In the basolateral membrane of rabbit and rat gastric parietal cells, we have found a Cl– channel (0.3-0.4 pS) which is activated via the prostaglandin E2/Ca2+/nitric oxide/cyclic GMP-dependent pathway (Sakai et al. 1995). Recently, CLCA1, a Ca2+-activated Cl– channel, has been suggested to be present in the basolateral membrane (Caroppo et al. 1998). In the apical membrane of rabbit parietal cells, CLC-2 channel is suggested to be associated with secretion of gastric acid (Sherry et al. 2001), although this conclusion is controversial (Jentsch et al. 1999).
Here, we investigated what kinds of Cl– channels are expressed in rabbit gastric parietal cells. Rabbits were killed by intraperitoneal administration of an overdose of urethane (> 2 g kg-1). Preparation of gastric parietal cells was performed as previously described (Sakai et al. 1995). The parietal cell-rich suspension contained 83-89 % of parietal cells.

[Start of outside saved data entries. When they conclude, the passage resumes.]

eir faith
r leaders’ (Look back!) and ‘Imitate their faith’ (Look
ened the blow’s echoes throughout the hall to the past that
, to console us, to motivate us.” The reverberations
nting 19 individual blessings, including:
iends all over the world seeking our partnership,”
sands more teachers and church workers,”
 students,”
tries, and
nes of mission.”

The partial cDNA fragment of rabbit CLCA1 could be amplified from total RNA of tracheal epithelium. A Northern blot analysis showed that rabbit CLCA1 mRNA (3.4 kb) is highly expressed in the tracheal epithelium, although not in the gastric parietal cells. CLCA1 mRNA could not be detected even by RT-PCR in the gastric parietal cells. With RT-PCR using mRNA of rabbit gastric parietal cells and a set of degenerating primers for the CLC family, partial cDNA fragments of CLC-2, CLC-3 and CLC-5 were obtained. Northern blot analyses showed that mRNAs of CLC-2 (3.3 kb), CLC-3 (4.6 and 6.9 kb) and CLC-5 (9.5 kb) were significantly expressed in gastric parietal cells. Especially, CLC-2 mRNA was abundant. However, CLC-2 protein was not detected in the membrane fraction of parietal cells, but detected mainly in the cytosolic fraction.
These results suggest that CLCA1 may not be a Cl– channel in the basolateral membrane, and that CLC-2 may not be a Cl– channel in the apical membrane of rabbit parietal cells.